The parish church of Medomsley is dedicated to St Mary Magdalene. From early reports in the mid 1800’s they state that original foundations of the church dates back to at least the 11th Century. The same century which saw King Cnut take the throne succeeded by Edward the Confessor, the invasion of the Norse and there eventual defeat by the remaining British forces at the Battle of Stamford Bridge and finally the Battle of Hastings in 1066 which saw our country change forever under the rule of William the Conqueror.

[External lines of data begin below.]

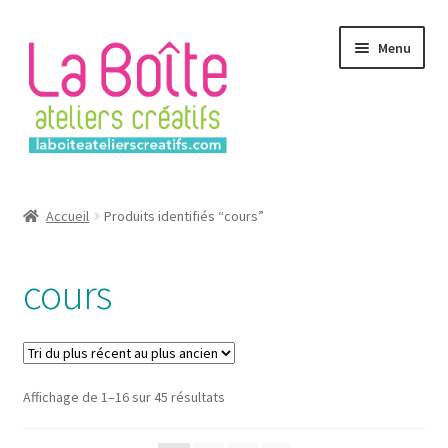
Aller
Aller
Menu
à
au
la
contenu
navigation
Accueil
Accueil
Produits identifiés “cours”
Account
cours
Login
Password Reset
Sorted
Affichage de 1–16 sur 45 résultats
Register
by
latest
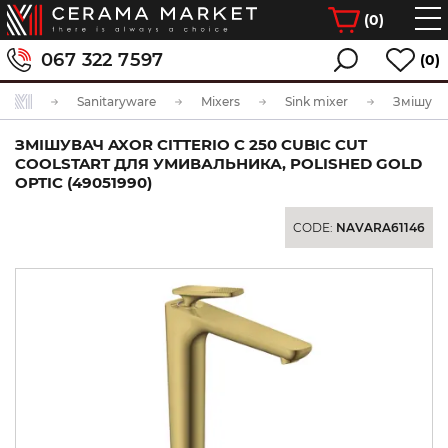
(
0
)
067 322 7597
(0)
Sanitaryware
Mixers
Sink mixer
ЗМІШУВАЧ AXOR CITTERIO C 250 CUBIC CUT
COOLSTART ДЛЯ УМИВАЛЬНИКА, POLISHED GOLD
OPTIC (49051990)
CODE:
NAVARA61146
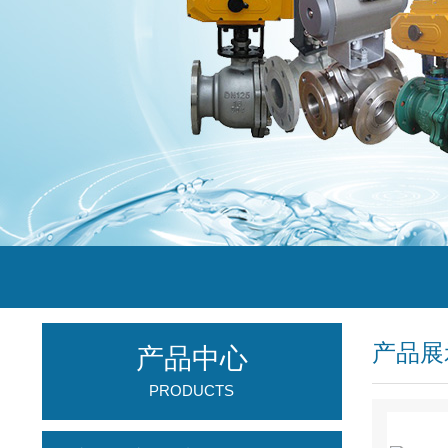
产品展
产品中心
PRODUCTS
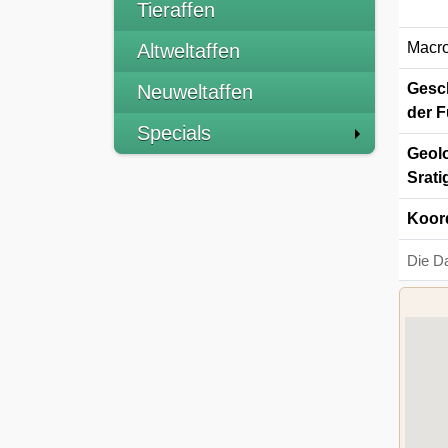
Tieraffen
Macro
Altweltaffen
Gesch
Neuweltaffen
der F
Specials
Geolo
Srati
Koor
Die D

We know that the church was either extended or almost totally rebuilt in the 13th Century as the architectural evidence is there to be seen. In the 1840’s the Society of Northern Antiquities at Newcastle wrote a paper calling for the sympathetic restoration of the Church as it was already starting to show signs of age. But it was in the 1870’s that real problems began. The churches roof began to leak badly, it was cold and the timbers within its construction were beginning to rot. About a decade earlier in 1860 many repairs had been made but just not enough to stop the onset of time. Peculiarly it was also in 1860 that some notorious thief had somehow made off with the church bells of both Medomsley and Ebchester.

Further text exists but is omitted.